Cooking can be an exciting and creative process as well as a way to make delicious AND amazingly healthy food.  This is part of Kingsolver’s argument in favor of home cooking.  In addition, besides the obvious health benefits, she lays out a range of other family benefits: time together in the kitchen sharing stories, making memories, experimenting, and learning new skills; setting up a designated family meal time; interacting with the past through family recipes or foods that remind you of Thanksgiving with Grandma; taking time from a crazy schedule for some quiet and reflective time.

Obviously all these wonderful things don’t happen every day.  Sometimes cooking IS a chore and we want to make sure mom is not the one stuck with it all the time.  But in these books, especially Kingsolver’s, cooking is family work.  Dad makes the bread daily and plows up the garden.  The children look up recipes, work in the garden, help with the cooking, or even run the family’s egg business.  Everyone works, everyone learns, everyone benefits.  As a result, bringing a feminist view to cooking can be very rewarding for everyone in the family, not just the women.

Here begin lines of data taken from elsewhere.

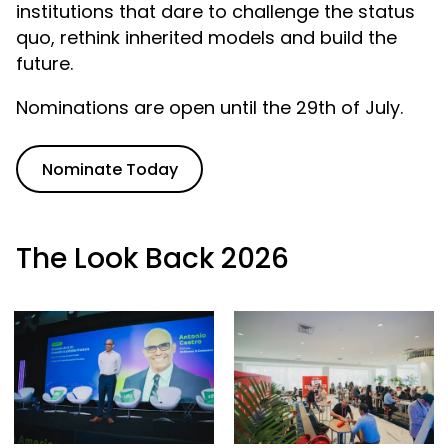
institutions that dare to challenge the status
quo, rethink inherited models and build the
future.
Nominations are open until the 29th of July.
Nominate Today
The Look Back 2026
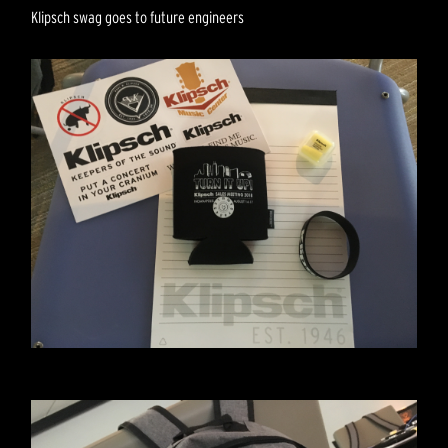
Klipsch swag goes to future engineers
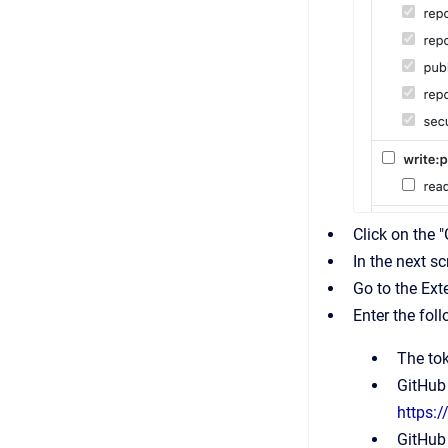
Click on the 
In the next sc
Go to the Ext
Enter the fol
The to
GitHub 
https:
GitHub 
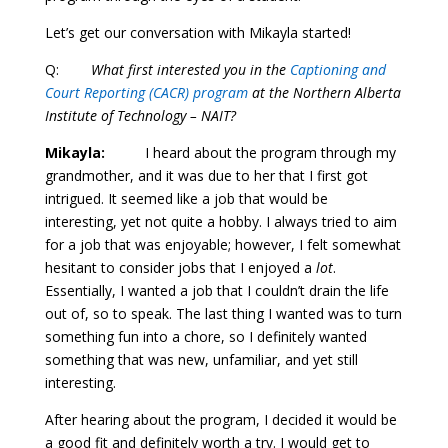
Let’s get our conversation with Mikayla started!
Q:
What first interested you in the
Captioning and
Court Reporting (CACR) program
at the Northern Alberta
Institute of Technology – NAIT?
Mikayla:
I heard about the program through my
grandmother, and it was due to her that I first got
intrigued. It seemed like a job that would be
interesting, yet not quite a hobby. I always tried to aim
for a job that was enjoyable; however, I felt somewhat
hesitant to consider jobs that I enjoyed a
lot
.
Essentially, I wanted a job that I couldn’t drain the life
out of, so to speak. The last thing I wanted was to turn
something fun into a chore, so I definitely wanted
something that was new, unfamiliar, and yet still
interesting.
After hearing about the program, I decided it would be
a good fit and definitely worth a try. I would get to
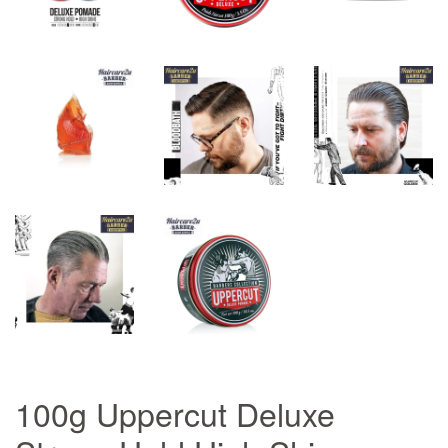
100g Uppercut Deluxe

So there you go . . . food can equal feminism.

1 comment:

  1. I love this post. I love your point about mothers getting a bad deal from a society that doesn't support them but rather expects them to be mothers, workers, and "the country’s unpaid food inspectors or agricultural watchdogs." I would argue however that lots of feminists DO expand their thinking to include educational reform, sustainable agriculture etc. I think modern feminist activists and workers along with anti-racism and social justice activists and workers are leading the effort to understand the intersection and covariant nature of many of these issues.